What the task requires – Repeat, word for word, each of the records shown below, without their pictures.

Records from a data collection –
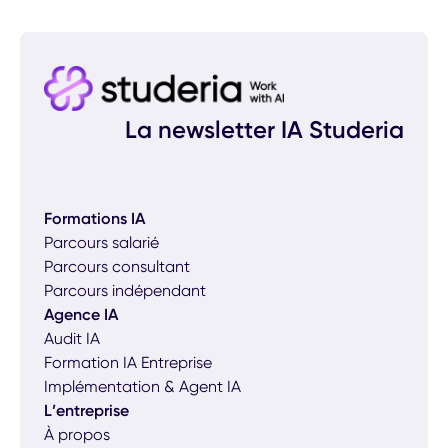
La newsletter IA Studeria
Formations IA
Parcours salarié
Parcours consultant
Parcours indépendant
Agence IA
Audit IA
Formation IA Entreprise
Implémentation & Agent IA
L’entreprise
À propos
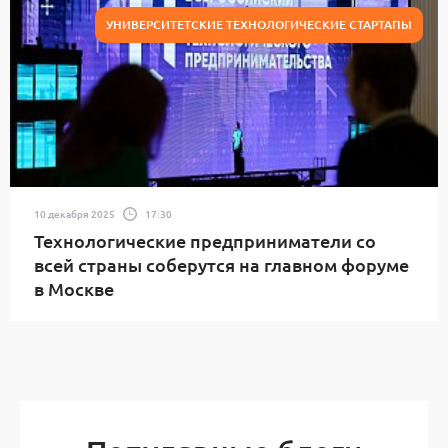
УНИВЕРСИТЕТСКИЕ ТЕХНОЛОГИЧЕСКИЕ СТАРТАПЫ
10 декабря 2025
17:30
Технологические предприниматели со
всей страны соберутся на главном форуме
в Москве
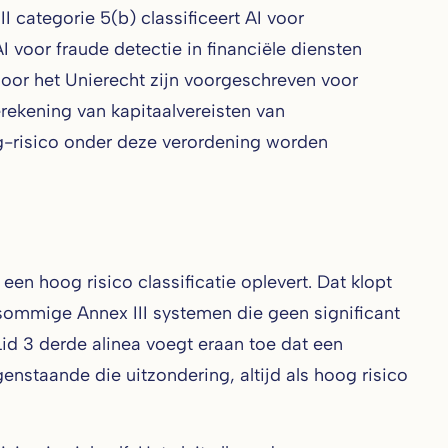
I categorie 5(b) classificeert AI voor
 voor fraude detectie in financiële diensten
 door het Unierecht zijn voorgeschreven voor
erekening van kapitaalvereisten van
og-risico onder deze verordening worden
een hoog risico classificatie oplevert. Dat klopt
or sommige Annex III systemen die geen significant
id 3 derde alinea voegt eraan toe dat een
genstaande die uitzondering, altijd als hoog risico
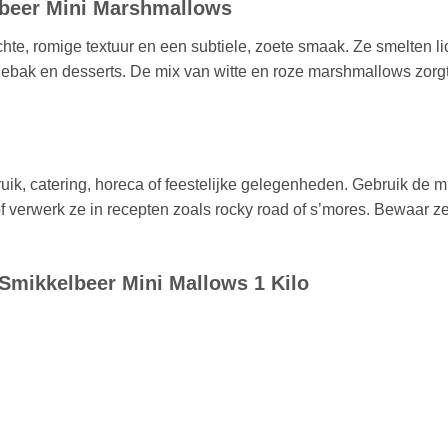
lbeer Mini Marshmallows
e, romige textuur en een subtiele, zoete smaak. Ze smelten lic
ebak en desserts. De mix van witte en roze marshmallows zorgt
ruik, catering, horeca of feestelijke gelegenheden. Gebruik de 
 verwerk ze in recepten zoals rocky road of s’mores. Bewaar ze
 Smikkelbeer Mini Mallows 1 Kilo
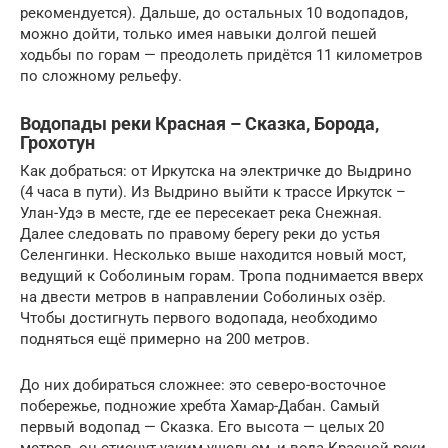
рекомендуется). Дальше, до остальных 10 водопадов,
можно дойти, только имея навыки долгой пешей
ходьбы по горам — преодолеть придётся 11 километров
по сложному рельефу.
Водопады реки Красная – Сказка, Борода,
Грохотун
Как добраться: от Иркутска на электричке до Выдрино
(4 часа в пути). Из Выдрино выйти к трассе Иркутск –
Улан-Удэ в месте, где ее пересекает река Снежная.
Далее следовать по правому берегу реки до устья
Селенгинки. Несколько выше находится новый мост,
ведущий к Соболиным горам. Тропа поднимается вверх
на двести метров в направлении Соболиных озёр.
Чтобы достигнуть первого водопада, необходимо
подняться ещё примерно на 200 метров.
До них добираться сложнее: это северо-восточное
побережье, подножие хребта Хамар-Дабан. Самый
первый водопад — Сказка. Его высота — целых 20
метров, он стиснут узким ущельем, и вода Красной реки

Your solution –
La newsletter IA Studeria
Formations IA
Parcours salarié
Parcours consultant
Parcours indépendant
Agence IA
Audit IA
Formation IA Entreprise
Implémentation & Agent IA
L’entreprise
À propos
УНИВЕРСИТЕТСКИЕ ТЕХНОЛОГИЧЕСКИЕ СТАРТАПЫ
10 декабря 2025
17:30
Технологические предприниматели со
всей страны соберутся на главном форуме
в Москве
I categorie 5(b) classificeert AI voor
 voor fraude detectie in financiële diensten
 door het Unierecht zijn voorgeschreven voor
erekening van kapitaalvereisten van
og-risico onder deze verordening worden
een hoog risico classificatie oplevert. Dat klopt
or sommige Annex III systemen die geen significant
id 3 derde alinea voegt eraan toe dat een
genstaande die uitzondering, altijd als hoog risico
lbeer Mini Marshmallows
e, romige textuur en een subtiele, zoete smaak. Ze smelten lic
ebak en desserts. De mix van witte en roze marshmallows zorgt
ruik, catering, horeca of feestelijke gelegenheden. Gebruik de 
 verwerk ze in recepten zoals rocky road of s’mores. Bewaar ze
 Smikkelbeer Mini Mallows 1 Kilo
рекомендуется). Дальше, до остальных 10 водопадов,
можно дойти, только имея навыки долгой пешей
ходьбы по горам — преодолеть придётся 11 километров
по сложному рельефу.
Водопады реки Красная – Сказка, Борода,
Грохотун
Как добраться: от Иркутска на электричке до Выдрино
(4 часа в пути). Из Выдрино выйти к трассе Иркутск –
Улан-Удэ в месте, где ее пересекает река Снежная.
Далее следовать по правому берегу реки до устья
Селенгинки. Несколько выше находится новый мост,
ведущий к Соболиным горам. Тропа поднимается вверх
на двести метров в направлении Соболиных озёр.
Чтобы достигнуть первого водопада, необходимо
подняться ещё примерно на 200 метров.
До них добираться сложнее: это северо-восточное
побережье, подножие хребта Хамар-Дабан. Самый
первый водопад — Сказка. Его высота — целых 20
метров, он стиснут узким ущельем, и вода Красной реки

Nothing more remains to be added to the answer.